Le recul du français au Québec

2019/04/16 | Par Jean-Paul Perreault

Le vendredi 12 avril 2019, l’Office québécois de la langue française (OQLF) lançait, sans tambour ni trompette, un rapport sur l’évolution de la situation linguistique au Québec, et pour cause, car de ce rapport se dégage un malaise profond à l’endroit de l’Office comme si l’Office participait de bonne grâce à l’anglicisation du Québec. En effet, responsable de l’application de la Charte de la langue française depuis 1977, l’OQLF a pratiqué lui-même l’illégalité en refusant depuis nombre d’années de produire et de publier, comme l’exige la loi, un rapport « au moins tous les cinq ans » sur l'évolution de la situation linguistique au Québec.

En outre, en ne s’élevant pas avec force et conviction pour contrer toutes les mesures d’anglicisation apparaissant dans le paysage linguistique québécois, l’Office participe aveuglément à la bilinguisation et par le fait même à l’anglicisation systématique du Québec. Avancer que les dégâts sont considérables n’est pas une vue de l’esprit, c’est écrit noir sur blanc dans ce rapport!

De plus, à la lecture de ce rapport, force est de constater que la vision du français de l’OQLF se réduit à voir notre français comme une langue minoritaire ou « une des deux langues », ce qui accélère l’anglicisation du Québec. Pour preuve, les données publiées dans ce rapport, pour le moins tardif, indiquent que l’accueil dans les commerces se fait de plus en plus en anglais ou de façon bilingue et que les Québécoises et les Québécois qui veulent un service en français  doivent « le demander ». Aucun doute pour le président d’Impératif français : « Il s’agit d’une vision de minoritaires! C’est pourquoi, nous tenons à rappeler à l’OQLF qu’au Québec personne n’a à demander d’être servi en français, puisque ce service doit lui être offert en tout temps, et ce, sans exception et, bien sûr, il est du devoir de l’OQLF de s’en assurer. »

En 2019, soit plus de quarante ans après l’adoption de la Charte de la langue française, un constant s’impose : L’anglicisation prolifère au Québec au point où les formules « Bonjour/Hi », « Bienvenue/Welcome », « Merci/Thank You », « Ouvert/Open », « Fermé/Closed » et les « Press Nine » sont devenues monnaie courante.

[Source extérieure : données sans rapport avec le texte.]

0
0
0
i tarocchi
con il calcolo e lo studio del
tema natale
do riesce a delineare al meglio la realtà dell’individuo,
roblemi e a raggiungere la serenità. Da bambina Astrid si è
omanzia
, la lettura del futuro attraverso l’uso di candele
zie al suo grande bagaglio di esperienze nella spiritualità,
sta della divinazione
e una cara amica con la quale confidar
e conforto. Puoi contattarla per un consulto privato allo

Plus grave encore, dans son rapport, l'Office confirme son échec et celui des gouvernements des dernières années en ce qui a trait à la francisation des entreprises et à la langue de travail en général et particulièrement chez la population immigrante. En effet, les données du rapport révélent que près du quart de la population immigrante utilise plutôt l’anglais au travail. De surcroit, comment considérer comme une réussite le fait que 80 % des personnes « utilisent le français au moins 50 % de leur temps au travail »? Ouah « au moins 50 % » et les autres 20 %, soit pour un travailleur sur cinq, c’est encore moins que 50 %! Toute une réussite selon l’OQLF!

En ce qui concerne l’affichage public à Montréal, l’OQLF reconnait que malgré des modifications réglementaires laxistes, et plus de quarante ans après l’entrée en vigueur de la « loi 101 », il y a toujours une entreprise sur quatre qui affiche encore publiquement son illégalité. L’Office ne peut prétendre ne pas voir ces entreprises puisqu’elles affichent en toute impunité cette illégalité!

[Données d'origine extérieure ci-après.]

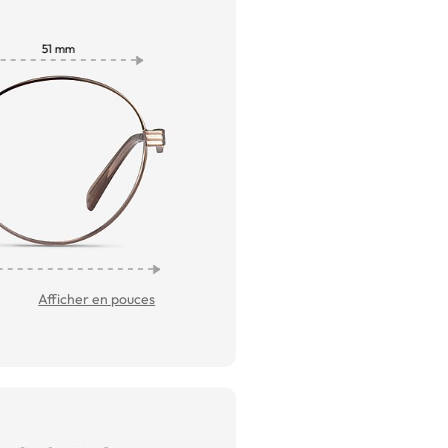
Afficher en pouces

Maintenant, si nous posons notre regard sur la langue d’enseignement, la situation est également grave, car l’érosion se poursuit au niveau postsecondaire. Ainsi, entre 1995 et 2015, la proportion d’élèves passant du secondaire français au collégial anglais a doublé, passant de 5 % à 10 %, rassemblant ainsi plus de 60 % d’étudiants non anglophones. Et nous savons d’expérience que des études collégiales en anglais conduisent directement à des études universitaires en anglais et à un travail en anglais.

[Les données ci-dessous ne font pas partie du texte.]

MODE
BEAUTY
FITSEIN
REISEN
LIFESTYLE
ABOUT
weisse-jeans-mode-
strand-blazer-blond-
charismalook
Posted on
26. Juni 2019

Enfin, en réponse à la détérioration évidente de la situation du français au Québec et à la complaisance de l’OQLF, Impératif français et la population du Québec s’attendent à ce que la ministre responsable de la langue française, Nathalie Roy, prenne des engagements fermes pour ouvrir et modifier la Charte de la langue française et, de plus, apporter des changements profonds dans la culture organisationnelle de l’OQLF.

Malheureusement, pour le moment, la ministre ne donne que « des mandats clairs » à ce même Office québécois de la langue française pour que la Charte de la langue française plusieurs fois charcutée et invalidée soit appliquée. Rien de plus!

Ce qui est pressant et évident ne semble pas l’être pour le gouvernement. Il faut beaucoup, beaucoup plus!